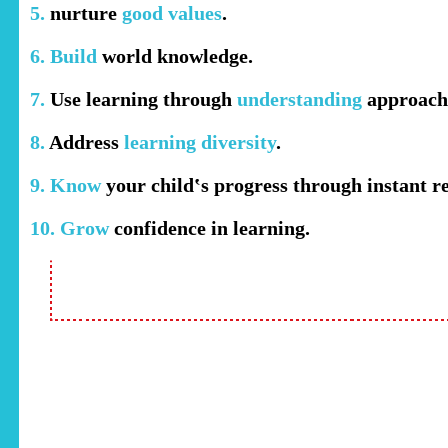
5.
nurture
good values
.
6. Build
world knowledge.
7.
Use learning through
understanding
approach
8.
Address
learning diversity
.
9. Know
your child‛s progress through instant re
10. Grow
confidence in learning.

──────

EXERCISE AIM:
Go through the records above and return every line that holds the string "learning".

EXERCISE ANSWER:
Use learning through
learning diversity
confidence in learning.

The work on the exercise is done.